Background technology
Absorbing material, it is to refer to be projected onto the electromagnetic wave on its surface largely to absorb and change into the energy of other forms
Amount and almost unreflected material.With the development of modern science and technology, influence of the electromagenetic wave radiation to environment increasingly increases.

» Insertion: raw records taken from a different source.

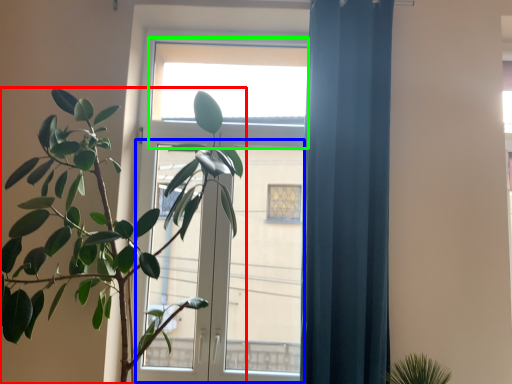 Question: Which object is the farthest from houseplant (highlighted by a red box)? Choose among these: screen door (highlighted by a blue box) or window (highlighted by a green box).

Choices:
 (A) screen door
 (B) window

Answer: (A) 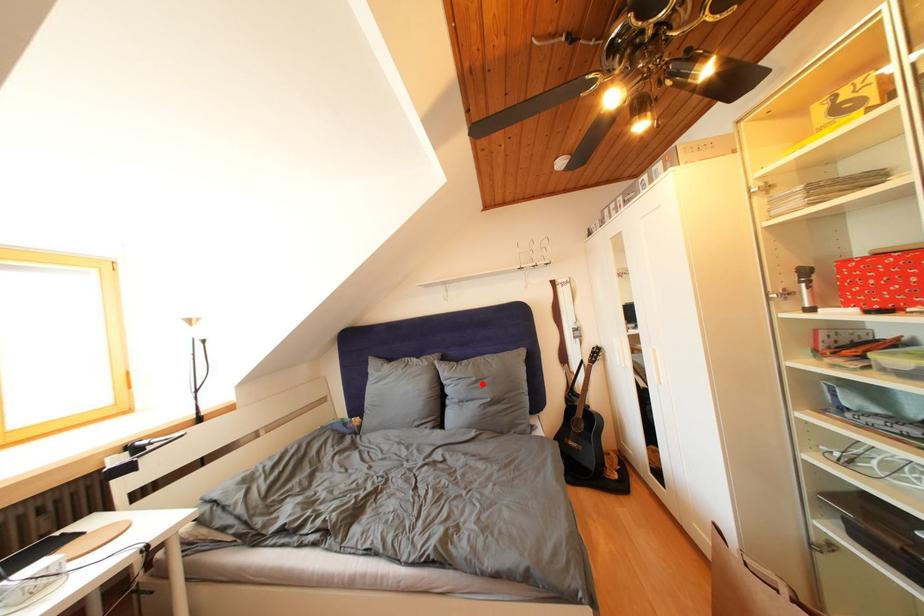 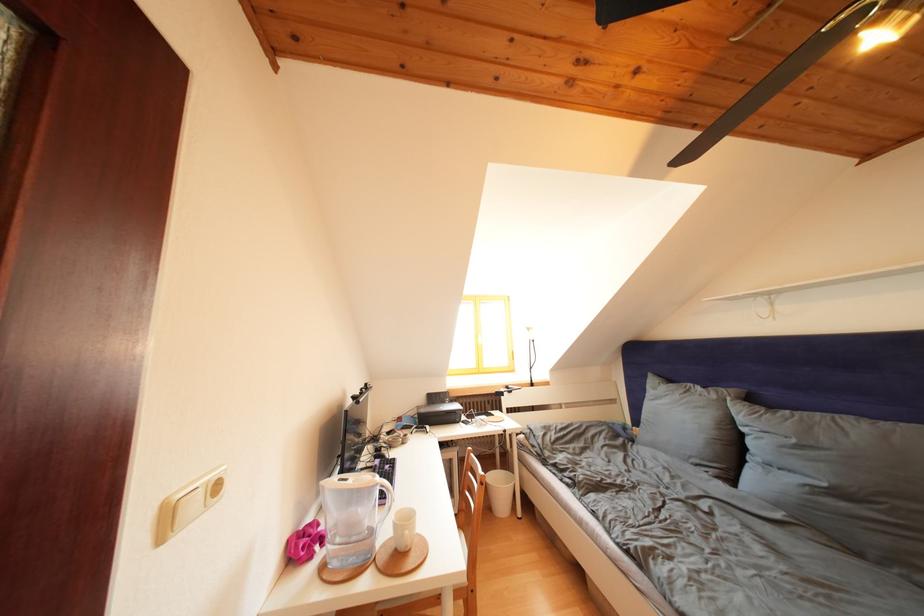 Question: I am providing you with two images of the same scene from different viewpoints. Image1 has a red point marked. In image2, the corresponding 3D location appears at what relative position? Reply with the corresponding letter.

Choices:
 (A) Closer
 (B) Farther

Answer: (A) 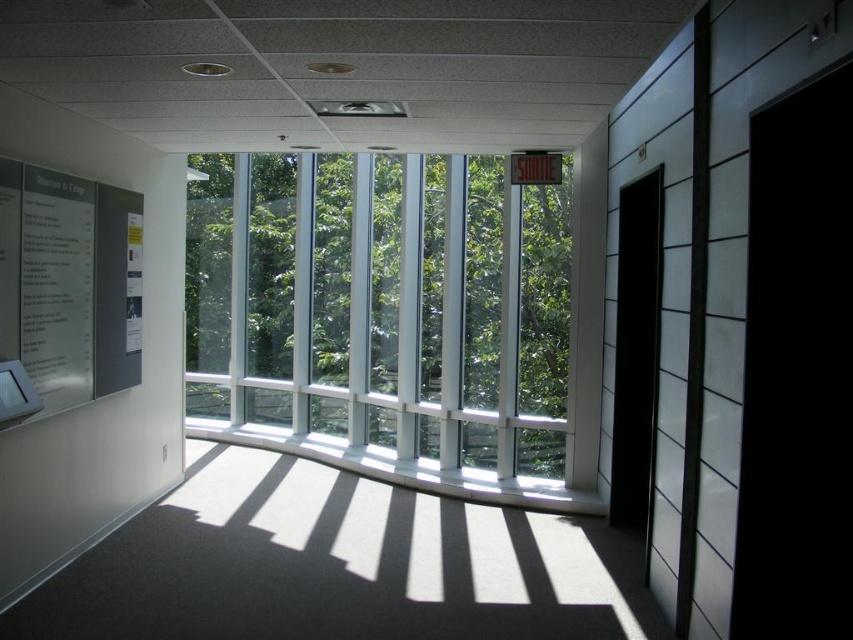 You are standing in the office and want to find the exit. You see a point at coordinates (383, 304). Is this point on the transparent glass window at center or on the wall with the SORTIE sign?

The point at coordinates (383, 304) is on the transparent glass window at center according to the description.

You are standing in the office and need to hang a new notice that is 12 inches wide. The notice must be placed between the matte gray bulletin board at left and the white glossy poster at left. Can the notice fit in the available space between them?

The distance between the matte gray bulletin board at left and the white glossy poster at left is 14.04 inches, so yes, the 12 inch wide notice can fit in the space between them. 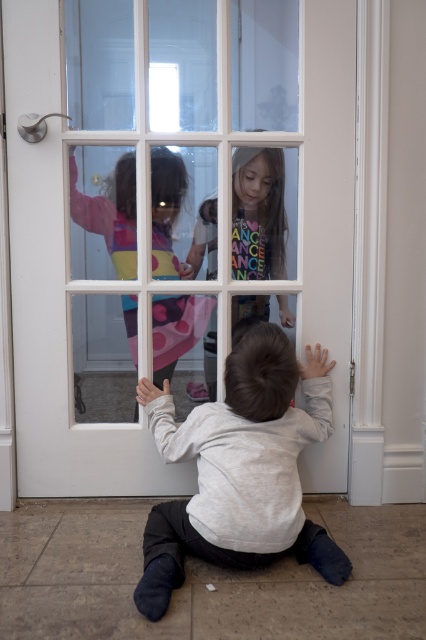 Question: Which of these objects is positioned closest to the gray cotton shirt at lower center?

Choices:
 (A) matte pink dress at upper center
 (B) light gray cotton shirt at center
 (C) white glass door at center

Answer: (C)

Question: Observing the image, what is the correct spatial positioning of white glass door at center in reference to matte pink dress at upper center?

Choices:
 (A) right
 (B) left

Answer: (A)

Question: Which is nearer to the gray cotton shirt at lower center?

Choices:
 (A) matte pink dress at upper center
 (B) white glass door at center
 (C) light gray cotton shirt at center

Answer: (B)

Question: Does white glass door at center appear on the left side of light gray cotton shirt at center?

Choices:
 (A) no
 (B) yes

Answer: (B)

Question: Among these objects, which one is farthest from the camera?

Choices:
 (A) gray cotton shirt at lower center
 (B) white glass door at center

Answer: (B)

Question: Can you confirm if white glass door at center is positioned below light gray cotton shirt at center?

Choices:
 (A) no
 (B) yes

Answer: (A)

Airport, airplane flight are overdue because Electromagnetic Interference can not take off;In hospital, mobile phone can often disturb various electronic instrument for diagnosing and curing diseases
The normal work of device.Other electromagnetic radiation causes wound directly or indirectly by fuel factor, non-thermal effect, cumulative effect to human body
Evil.Therefore, electromagnetic pollution is administered, finds a kind of material that can be kept out and weaken electromagenetic wave radiation --- absorbing material, it has also become
One big problem of material science.
Polyurethane foam has that porous, relative density is small, and heatproof, ageing-resistant, anti-organic solvent corrode, easily shaping
The features such as processing, it is widely used in absorbing material.At present mainly by the way that wave absorbing agent is added into hard polyurethane foam system,
It is re-introduced into mould and reacts foaming, or flexible polyurethane foams are cut into predetermined shape, impregnates wave absorbing agent solution to make
Standby polyurethane foam composite wave-suction material, these materials have that complex manufacturing technology, function are single, inhale ripple auxiliary agent and be easy to come off,
The defects of inflammable.
Chinese patent CN200910029840.X " foamed high resilience polyurethane wave-absorbing material and preparation method thereof " is open
A kind of polyurethane wave-absorbing material prepared using the raw materials such as auxiliary agent, fire retardant are absorbed.But the material has that size is big, makes work
The defects of skill complexity.It is to inhale ripple material that raising fire resistance, manufacture craft are simple while how improving absorbing property, reduce pollution
Expect the key issue of development.
The content of the invention
In view of this, the present invention inhales wave resistance combustible material and preparation method thereof it is necessory to provide a kind of polyurethane, to solve
Above mentioned problem.
The present invention provides a kind of polyurethane and inhales wave resistance combustible material, and it is obtained by the aggregated reaction of component of following mass parts:
100 parts of PPG, 20~70 parts of toluene di-isocyanate(TDI), 0.2~1 part of Nano carbon white, 10~20 parts of deionized water, first
5~20 parts of base dimethyl phosphate, 2~8 parts of graphene oxide, 10~30 parts of ferroso-ferric oxide, 2~8 parts of Firebrake ZB, stannous octoate
0.02~0.4 part, 0.03~0.6 part of triethylene diamine, 0.2~3 part of organic silicon surfactant, 1~10 part of sodium acid carbonate.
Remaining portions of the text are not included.